EXERCISE INPUT —
^^^^

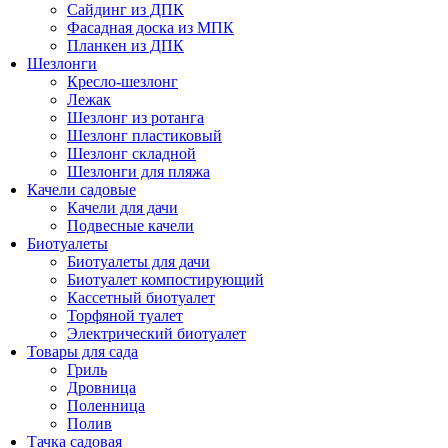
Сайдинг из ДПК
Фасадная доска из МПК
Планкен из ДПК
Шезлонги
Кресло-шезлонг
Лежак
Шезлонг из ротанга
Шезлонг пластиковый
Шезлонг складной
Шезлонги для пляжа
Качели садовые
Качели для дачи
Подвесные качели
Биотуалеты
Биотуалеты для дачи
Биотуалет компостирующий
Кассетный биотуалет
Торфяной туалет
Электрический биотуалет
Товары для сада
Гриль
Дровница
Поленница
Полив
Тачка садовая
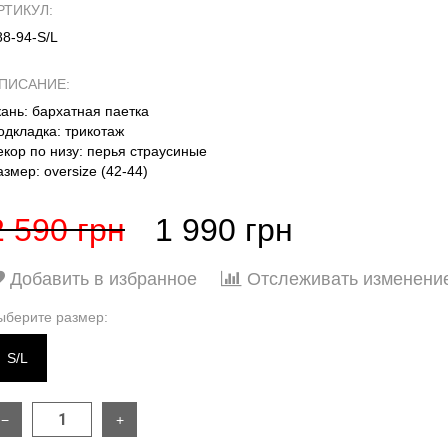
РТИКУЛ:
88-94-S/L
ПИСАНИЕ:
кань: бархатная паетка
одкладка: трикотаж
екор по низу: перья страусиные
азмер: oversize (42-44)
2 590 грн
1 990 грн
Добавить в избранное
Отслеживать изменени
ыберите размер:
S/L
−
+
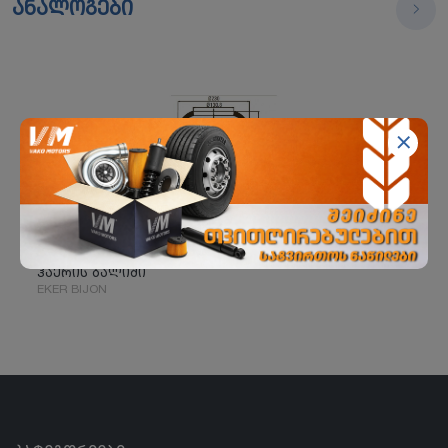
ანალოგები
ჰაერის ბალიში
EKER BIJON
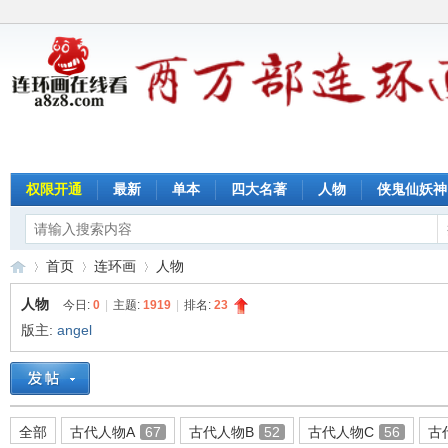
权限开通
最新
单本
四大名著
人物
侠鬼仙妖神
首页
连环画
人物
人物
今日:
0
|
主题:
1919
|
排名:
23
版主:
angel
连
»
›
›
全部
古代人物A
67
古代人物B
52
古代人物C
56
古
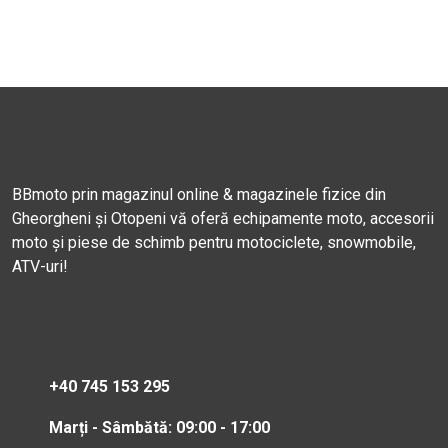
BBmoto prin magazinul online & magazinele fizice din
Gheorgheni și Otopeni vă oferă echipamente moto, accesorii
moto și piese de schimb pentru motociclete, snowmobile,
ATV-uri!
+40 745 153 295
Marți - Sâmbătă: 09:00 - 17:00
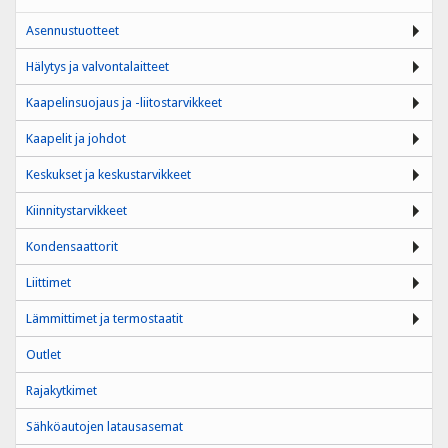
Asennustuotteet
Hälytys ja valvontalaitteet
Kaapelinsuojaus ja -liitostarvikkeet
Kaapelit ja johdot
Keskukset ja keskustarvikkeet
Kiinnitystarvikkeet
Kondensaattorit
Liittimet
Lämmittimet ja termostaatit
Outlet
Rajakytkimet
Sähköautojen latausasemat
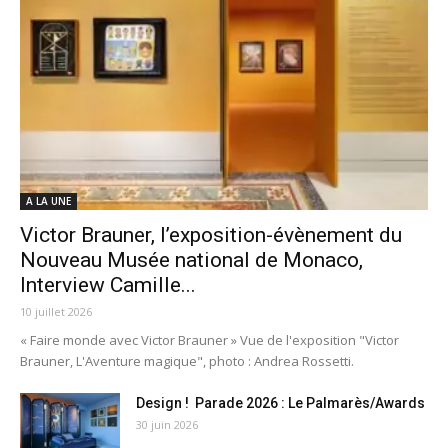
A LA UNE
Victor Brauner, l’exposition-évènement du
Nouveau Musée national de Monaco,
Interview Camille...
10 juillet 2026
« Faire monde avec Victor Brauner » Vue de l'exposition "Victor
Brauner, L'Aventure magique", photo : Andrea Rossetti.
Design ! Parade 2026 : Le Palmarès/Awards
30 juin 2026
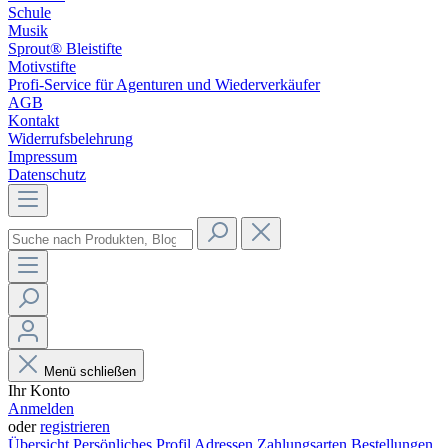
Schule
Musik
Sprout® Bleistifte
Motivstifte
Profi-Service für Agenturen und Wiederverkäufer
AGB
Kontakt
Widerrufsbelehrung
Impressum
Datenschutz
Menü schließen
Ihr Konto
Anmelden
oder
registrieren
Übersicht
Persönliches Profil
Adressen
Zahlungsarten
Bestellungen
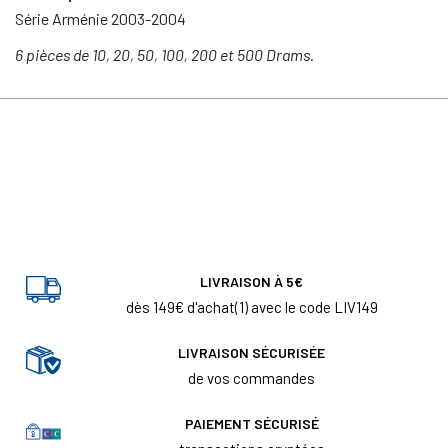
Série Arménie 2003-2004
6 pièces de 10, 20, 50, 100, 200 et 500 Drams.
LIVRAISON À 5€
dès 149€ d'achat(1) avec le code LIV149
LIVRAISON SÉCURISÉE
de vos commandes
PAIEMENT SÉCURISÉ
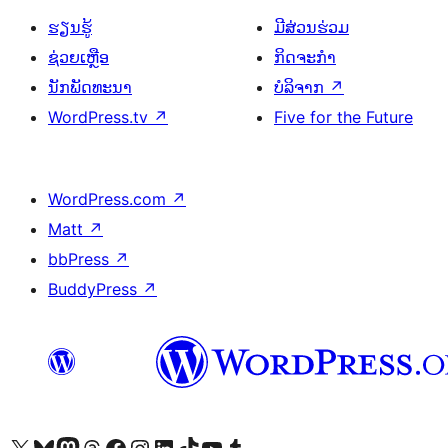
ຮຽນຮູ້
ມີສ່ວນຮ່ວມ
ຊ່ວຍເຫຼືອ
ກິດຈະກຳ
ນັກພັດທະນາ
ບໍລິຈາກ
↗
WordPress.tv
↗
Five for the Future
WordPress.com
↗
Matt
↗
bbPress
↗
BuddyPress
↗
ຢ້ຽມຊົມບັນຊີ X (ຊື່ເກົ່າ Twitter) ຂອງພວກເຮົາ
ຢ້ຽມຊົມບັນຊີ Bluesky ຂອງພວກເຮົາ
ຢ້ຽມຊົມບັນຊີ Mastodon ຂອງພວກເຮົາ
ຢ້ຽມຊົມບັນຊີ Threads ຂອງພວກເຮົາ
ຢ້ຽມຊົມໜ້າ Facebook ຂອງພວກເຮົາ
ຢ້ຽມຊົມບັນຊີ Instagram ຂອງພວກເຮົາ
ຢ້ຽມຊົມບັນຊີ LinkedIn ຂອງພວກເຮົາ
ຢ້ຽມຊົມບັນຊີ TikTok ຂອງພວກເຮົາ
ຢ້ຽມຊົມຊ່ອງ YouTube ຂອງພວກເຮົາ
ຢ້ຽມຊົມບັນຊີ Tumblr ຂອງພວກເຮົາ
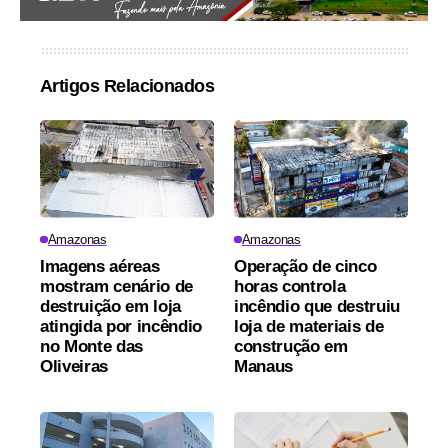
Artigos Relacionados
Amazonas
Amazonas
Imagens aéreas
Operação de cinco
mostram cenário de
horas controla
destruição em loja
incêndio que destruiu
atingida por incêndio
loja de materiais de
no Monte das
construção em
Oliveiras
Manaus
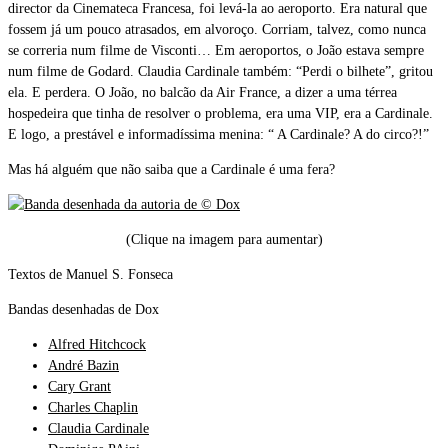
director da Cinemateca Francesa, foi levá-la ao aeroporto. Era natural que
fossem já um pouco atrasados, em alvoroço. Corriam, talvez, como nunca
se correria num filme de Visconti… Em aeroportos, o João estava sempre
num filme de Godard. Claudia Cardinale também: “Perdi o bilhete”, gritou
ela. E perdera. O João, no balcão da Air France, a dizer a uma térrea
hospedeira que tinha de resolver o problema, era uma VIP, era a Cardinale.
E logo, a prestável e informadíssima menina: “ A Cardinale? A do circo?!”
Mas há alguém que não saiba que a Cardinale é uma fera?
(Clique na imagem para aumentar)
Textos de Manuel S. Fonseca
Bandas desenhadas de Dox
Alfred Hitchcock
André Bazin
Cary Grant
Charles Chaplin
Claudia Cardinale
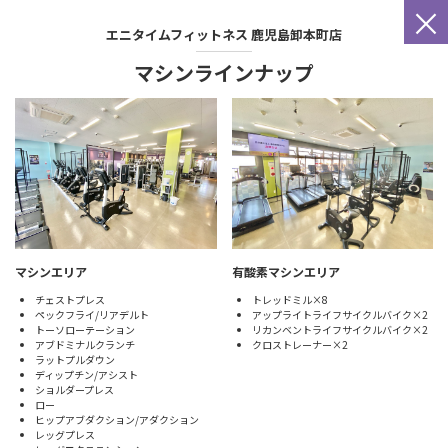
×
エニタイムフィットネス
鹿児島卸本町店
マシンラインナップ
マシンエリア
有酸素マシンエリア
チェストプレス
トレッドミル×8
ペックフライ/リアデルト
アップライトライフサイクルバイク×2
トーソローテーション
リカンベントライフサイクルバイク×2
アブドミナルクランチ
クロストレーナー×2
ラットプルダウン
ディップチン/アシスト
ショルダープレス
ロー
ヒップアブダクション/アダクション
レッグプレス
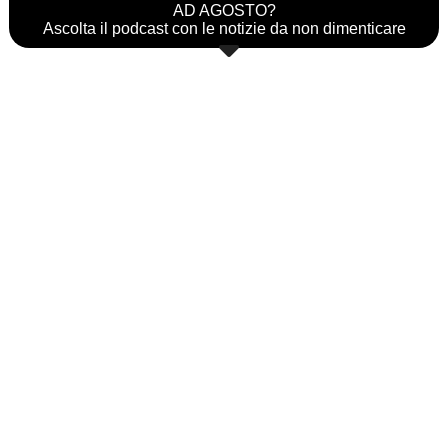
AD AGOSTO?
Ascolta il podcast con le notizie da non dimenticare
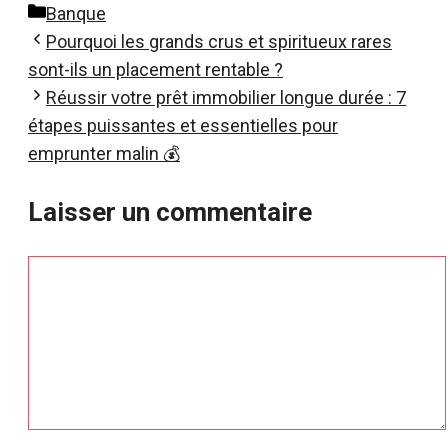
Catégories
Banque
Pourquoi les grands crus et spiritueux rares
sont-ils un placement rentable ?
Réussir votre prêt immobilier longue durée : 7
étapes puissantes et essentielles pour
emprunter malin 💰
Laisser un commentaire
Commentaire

^^^^

PROBLEM —
Your answer should consist of copies of the lines above that include the string "incêndio".

EXERCISE OUTPUT —
incêndio que destruiu
atingida por incêndio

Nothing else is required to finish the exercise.